The Grande Place, Audregnies - QUIEVRAIN
What strikes you when you see this place is its size.
The Trinitarians of AudregniesThe square you have today has nothing to do with the 13th century one. And for good reason. At the time, the place was a huge garden next to the convent of the Trinitarians of the Redemption who came to settle in Audregnies. The history of the order of the Trinitarians of Audregnies spans more than five centuries. Founded in 1221 by Alard de Strépy, the order worked until 1783, the date of its closure edict. From this period there remain only a few visible traces and very few archives.
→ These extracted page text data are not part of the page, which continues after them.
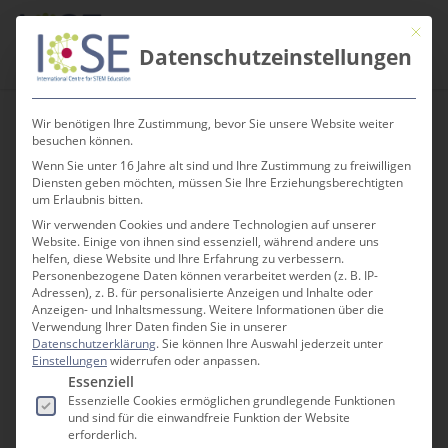
Skip
Men
Mit die
to
search
Datenschutzeinstellungen
main
content
Wir benötigen Ihre Zustimmung, bevor Sie unsere Website weiter
besuchen können.
Wenn Sie unter 16 Jahre alt sind und Ihre Zustimmung zu freiwilligen
Diensten geben möchten, müssen Sie Ihre Erziehungsberechtigten
um Erlaubnis bitten.
Wir verwenden Cookies und andere Technologien auf unserer
Website. Einige von ihnen sind essenziell, während andere uns
helfen, diese Website und Ihre Erfahrung zu verbessern.
Personenbezogene Daten können verarbeitet werden (z. B. IP-
Adressen), z. B. für personalisierte Anzeigen und Inhalte oder
Anzeigen- und Inhaltsmessung.
Weitere Informationen über die
Verwendung Ihrer Daten finden Sie in unserer
Datenschutzerklärung
.
Sie können Ihre Auswahl jederzeit unter
Einstellungen
widerrufen oder anpassen.
Es folgt eine Liste der Service-Gruppen, für die e
Essenziell
Essenzielle Cookies ermöglichen grundlegende Funktionen
und sind für die einwandfreie Funktion der Website
erforderlich.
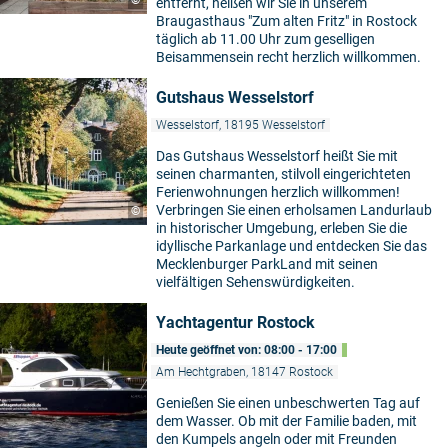
©
entfernt, heißen wir Sie in unserem
Braugasthaus "Zum alten Fritz" in Rostock
täglich ab 11.00 Uhr zum geselligen
Beisammensein recht herzlich willkommen.
Gutshaus Wesselstorf
Wesselstorf, 18195 Wesselstorf
Das Gutshaus Wesselstorf heißt Sie mit
seinen charmanten, stilvoll eingerichteten
Ferienwohnungen herzlich willkommen!
Verbringen Sie einen erholsamen Landurlaub
©
in historischer Umgebung, erleben Sie die
idyllische Parkanlage und entdecken Sie das
Mecklenburger ParkLand mit seinen
vielfältigen Sehenswürdigkeiten.
Yachtagentur Rostock
Heute geöffnet von: 08:00 - 17:00
Am Hechtgraben, 18147 Rostock
Genießen Sie einen unbeschwerten Tag auf
dem Wasser. Ob mit der Familie baden, mit
den Kumpels angeln oder mit Freunden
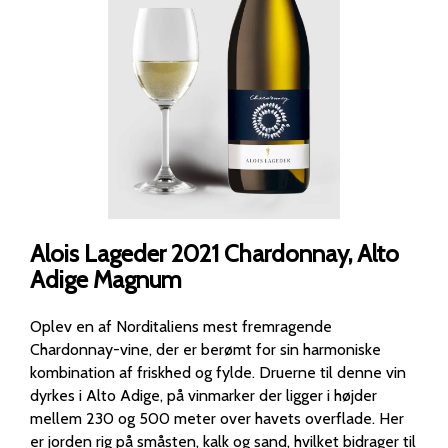
Alois Lageder 2021 Chardonnay, Alto
Adige Magnum
Oplev en af Norditaliens mest fremragende
Chardonnay-vine, der er berømt for sin harmoniske
kombination af friskhed og fylde. Druerne til denne vin
dyrkes i Alto Adige, på vinmarker der ligger i højder
mellem 230 og 500 meter over havets overflade. Her
er jorden rig på småsten, kalk og sand, hvilket bidrager til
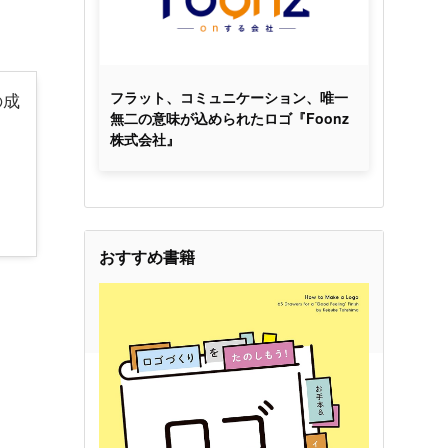
の成
フラット、コミュニケーション、唯一
無二の意味が込められたロゴ『Foonz
株式会社』
おすすめ書籍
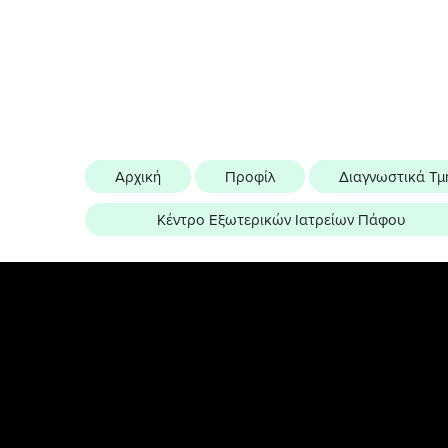
Αρχική
Προφίλ
Διαγνωστικά Τμ
Κέντρο Εξωτερικών Ιατρείων Πάφου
Their mission was simple: to raise funds to rescue thousands of Christian slaves captured during the raids on the shores of the Mediterranean. These were sometimes prisoners for many years before being sold on the markets of Tripoli, Tunis, Algiers, etc.
The convent garden
The founder of this order, Jean de Matha, was struck by the plight of Muslim slaves whom Christians captured “in return”. Wishing to limit this type of practice, and encouraged by Pope Innocent III, he created the Order of the Holy Trinity to ransom the the captives in 1198. Genuine precursors of humanitarian action, his disciples the Trinitarians settled in Audregnies to create a convent and organise their mission. The square was set aside for the convent gardens. They were used for vegetable growing, animal grazing areas and a dedicated area where the poor were welcomed. It was an area reserved for working the land to make a modest income and thus support their missions, which involved practicing hospitality and ransoming captives.
The remnants of history
Of this order, which saved many prisoners (more than 15,000 in 77 years between the 17th and 18th century), only a few traces remain at Audregnies. You can still find a narrow door, where the bluestone lintel is stamped with a coat of arms. One represents a cross pattée, rounded like a Maltese cross, and the other three unicorns on a cross pattée. Above is the date 1763. You are in front of the old convent which moved to the northern side of the square in 1507. Two representations of the places give an idea of the Trinity under the Ancien Régime. This included simple buildings and a monastic space enclosed by walls with courtyard, barn and stables. Today, the square replicates a beautiful site featuring rural 18th century architecture. Each year, it is lit up for the feasts of St. John at a sound and lights event which illustrates this amazing story.